As shown in Table 2, in the case of No. 1, No. 2, and No. 3 in which the fluorescence intensity increases with the addition of spermidine, the main fluorescence lifetime decreases with the addition of spermidine. On the other hand, in No. 4 in which the fluorescence intensity does not increase, the main fluorescence lifetime does not decrease. This is linked to an increase in the interaction between the compound (1) and spermidine, that is, the generation of aggregates.
The fluorescence intensity decreases with UV irradiation, but the fluorescence lifetime increases correspondingly. This is probably because the interaction between compound (1) and spermidine was weakened. On the other hand, the fluorescence lifetime in the rightmost column where the fluorescence intensity did not decrease by the durability test does not increase. From this result, it can be seen that the fluorescence lifetime can be utilized for freshness determination.

  As mentioned above, although embodiment of this invention was described, this embodiment is shown as an example and is not intending limiting the range of invention. The novel embodiment can be implemented in various other forms, and various omissions, replacements, and changes can be made without departing from the scope of the invention. This embodiment and its modifications are included in the scope and gist of the invention, and are included in the invention described in the claims and the equivalents thereof.

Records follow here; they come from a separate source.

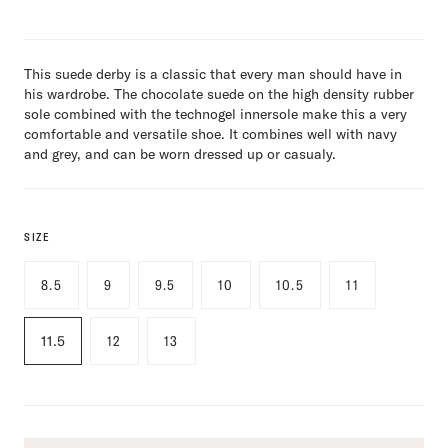
This suede derby is a classic that every man should have in
his wardrobe. The chocolate suede on the high density rubber
sole combined with the technogel innersole make this a very
comfortable and versatile shoe. It combines well with navy
and grey, and can be worn dressed up or casualy.
SIZE
8.5
9
9.5
10
10.5
11
11.5
12
13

2; Detection body 3; Aggregated phosphor 4; Solvent 5; Detection target substance (biological amine)
6; Aggregate composed of phosphor and substance to be detected 7; Scale freshness display

The freshness marker according to the present embodiment is a freshness marker for detecting a detection target substance due to food spoilage, and the aggregated phosphor that aggregates and changes the fluorescence characteristics when coexisting with the detection target substance, and the aggregation It has a detector having a mixed solution containing a solvent or mixed solvent that dissolves the phosphor, and the difference in the hydrophobic parameter Log P value between all or part of the detection target substance and the solvent or mixed solvent is It is characterized by being 1.53 or less.

Claims (5)

A freshness marker for detecting amines,
Comprising a plurality of detectors having a mixed liquid containing an aggregated phosphor that aggregates and changes fluorescent properties by coexisting with the amine and a solvent that dissolves the aggregated phosphor,
The freshness marker, wherein the plurality of detection bodies have different hydrophobicity of the solvent for each detection body. A freshness marker for detecting amines,
An agglomerated phosphor that aggregates and changes in fluorescence characteristics by coexisting with the amine, and a detector having a solvent or a mixed solution containing the solvent that dissolves the agglomerated phosphor,
A freshness marker, wherein a difference in hydrophobic parameter Log P value between all or part of the amine and the solvent or mixed solvent is 1.53 or less.   The freshness marker according to claim 1 or 2, wherein the aggregated phosphor is tetraarylethene.   The freshness marker according to any one of claims 1 to 3, wherein the solvent contains a glycol system. The freshness marker according to claim 1, an ultraviolet light source unit, and a light emission detection unit,
A sensing system, wherein the light emission detection unit detects a substance to be detected based on an image pattern that appears on the freshness marker by ultraviolet irradiation by the ultraviolet light source unit.